Grande satisfaction de Pierre Casiraghi, vice-président du Y.C.M., qui a créé et supervise le projet Malizia : « Nous sommes très fiers de lui ! Boris s’est accroché dans cette option très éprouvante qui lui a permis de doubler puis de distancer le groupe, composé de Damien Seguin, Alan Roura et Stéphane Le Diraison. Autre bonne nouvelle, la belle résistance de Malizia II, qui a tenu bon dans ces conditions. Autant de bonnes nouvelles dans la perspective du Vendée Globe 2020. Cette 40e édition aura été exceptionnelle, marquée par des conditions météorologiques particulièrement difficiles dans la première partie de course, occasionnant de nombreux abandons, toutes séries confondues, sans oublier le final d’anthologie entre Francis Joyon et François Gabart en Ultimes, des stratégies complètement divergentes en Multi50 avec le plus persévérant qui l’emporte, et en Imoca, un classement bouleversé à l’arrivée. Tous ces marins nous ont fait rêver et nous ont une nouvelle fois démontré que la Voile était un sport exigeant, riche en émotions ».

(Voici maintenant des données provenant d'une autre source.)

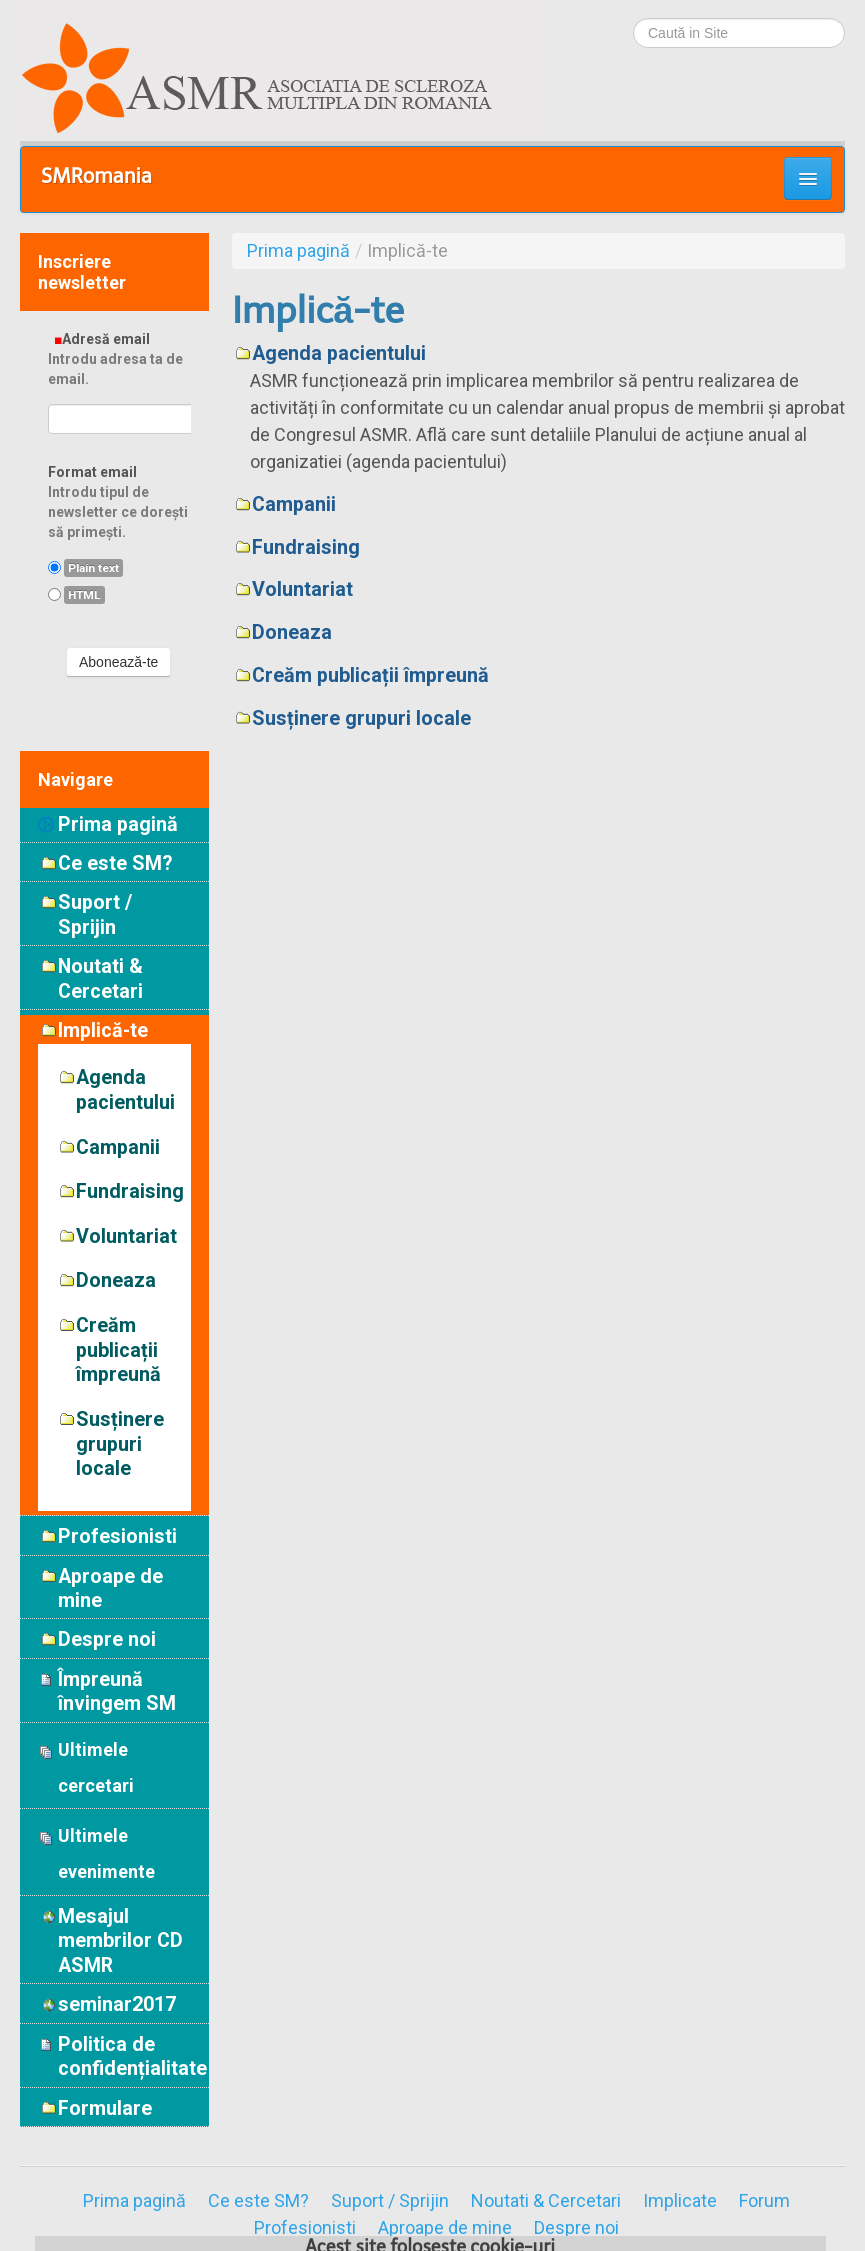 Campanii (294, 504)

Rappelons que sur les 123 concurrents au départ, les Imoca étaient vingt dans cette classe très performante où l’on trouve des bateaux qui ont déjà un beau palmarès, Vendée Globe, Barcelona Race, Transat Jacques Vabre. Certains ont des foils, d’autres pas, et tous sont menés par des coureurs aguerris, qui ont en ligne de mire le prochaine Vendée Globe, « l’Everest de la Voile ».
Mais la mer a décidé que très peu d’entre eux parviendraient en Guadeloupe, et durant la première semaine, on les a retrouvés en train de réparer tout au long de la côte, de la Bretagne au Portugal, certains juste à l’abri, d’autres déjà fort endommagés. Ce soir, cinq d’entre eux sont arrivés, dix sont encore en course, certains naviguent encore de l’autre côté de l’Atlantique, et arriveront bien longtemps après que la fête soit finie.. Mais ils l’auront fait, ils auront rempli leur engagement, et pourront commencer, eux aussi à rêver à d’autres départs.